Verses in tune with the heartbeat
In an earlier blog, I had written about my conversion of iambic pentameter as a beautiful form of poetry widely used in the English language – a metre of unstressed/stressed syllables in tune with the heart beat.
I picked out some of my favourite verses in poetry, not knowing beforehand whether these poems were free form or the poet engaged in the discipline of the metre. All these engaged in the discipline as the basis for the poem with a little variation. I asked Jenny in Totnes to look at the verses. The poets have deliberately used some minor irregularites.
Iambic tetrametre (four beats):
She walks /in beau/ty; like /the night
Of cloudless climes and starry skies
And all that’s best of dark and bright
Meet in her aspect and her eyes [note: trochee at beginning of line – even Byron isn’t always regular, it gives more emphasis to ‘meet’. ‘…and her’ is perhaps pyrrhic]
Thus mellowed to that tender light […’to that’ is also rather pyrrhic]
Which to gaudy day denies. [there is a light syllable missing at start of line; Stephen F might have some other examples of this.]
Lord Byron.
There is a certain number of stresses per line.

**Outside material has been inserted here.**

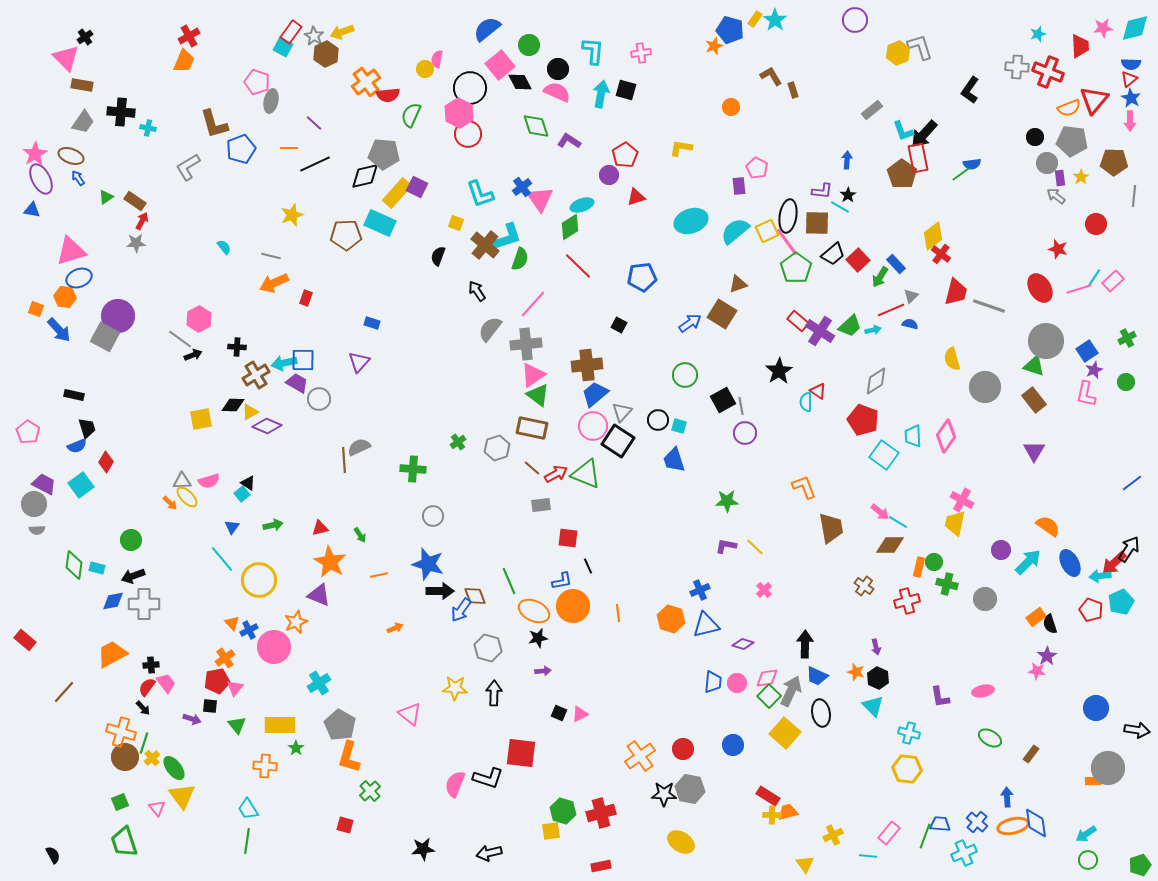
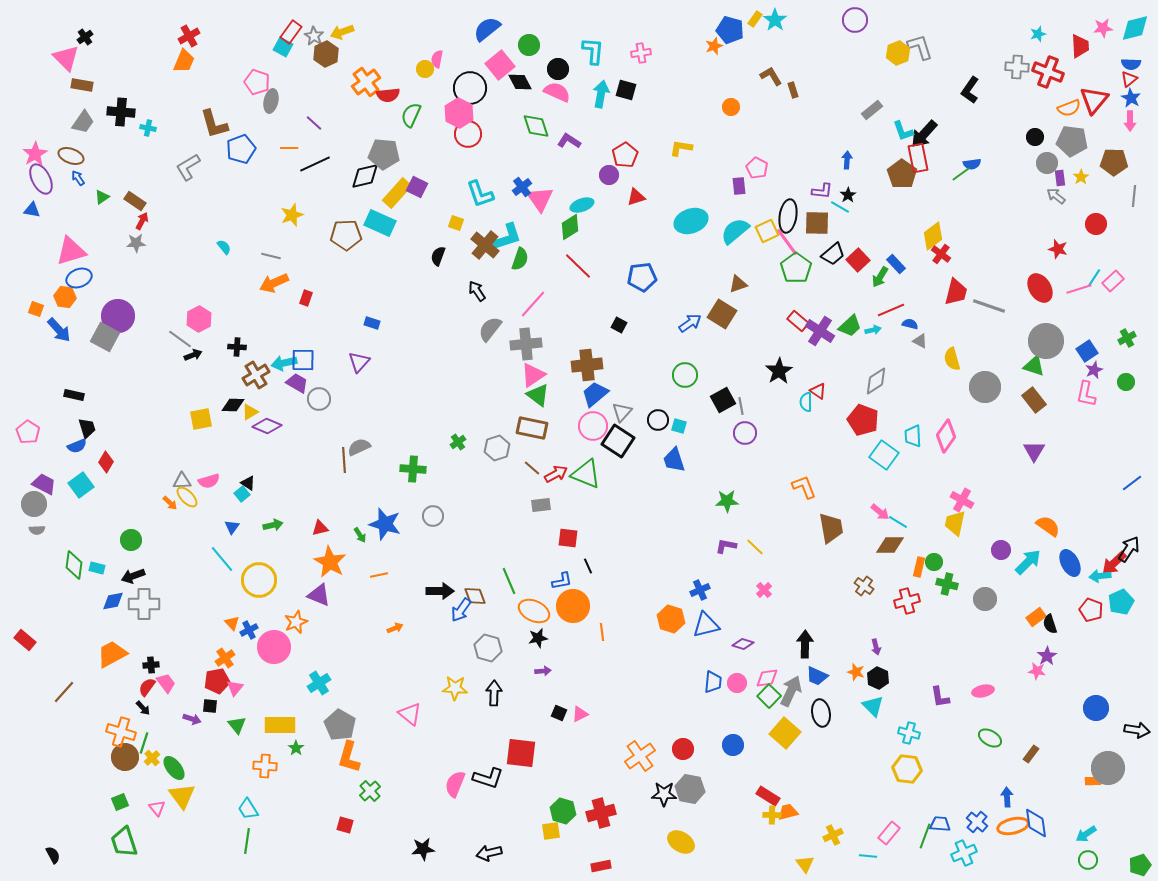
green triangle at (106, 197): moved 4 px left
gray triangle at (911, 296): moved 9 px right, 45 px down; rotated 49 degrees counterclockwise
blue star at (428, 564): moved 43 px left, 40 px up
orange line at (618, 613): moved 16 px left, 19 px down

I will arise and go now, and go to Innisfree
and a small cabin build there, of clay and wattles made
nine bean rows will I have there, a hive for the honey bee
and live alone in the bee-loud glade.
WB. Yeats.
This seems to be close to iambic tetrametre too but with some irregularities (anapaests, underlined]:
Two roads diverged in a yellow wood
And sorry I could not travel both
And be one traveller, long I stood,
And looked down one as far I could [should it be as far as I could?]
To where it bent in the undergrowth.
Robert Frost.
This is pure iambic pentameter, alternating feminine and masculine endings – giving a sense of firmness at the end of every alternate line.
If you can dream and not make dreams your master
If you can think and not make thoughts your aim
If you can meet with triumph and disaster
And treat those two imposters just the same.
Rudyard Kipling.
Iambic tetrameter again:
I wandered lonely as a cloud
That floats on high o’er vales and hills
When all at once I saw a crowd,
A host of golden daffodils.
Wordsworth.
Basically iambic pentameter but with some variations,
Turning/and turn/ing in /the wide/ning gyre [one trochee and four iambs]
The falc/on can/not hear /the falc/oner [four iambs and final pyrrhic]
Things fall /apart,/ the cent/re can/not hold [five iambs]
Mere an/archy /is loose /upon /the world [five iambs]
W.B.Yeats.
Unstressed/stressed syllable form for 10 syllables harmonises with the heart beat and natural length of receptivity per line. I continue to change my poems into such forms – with some irregularities, not always intentional.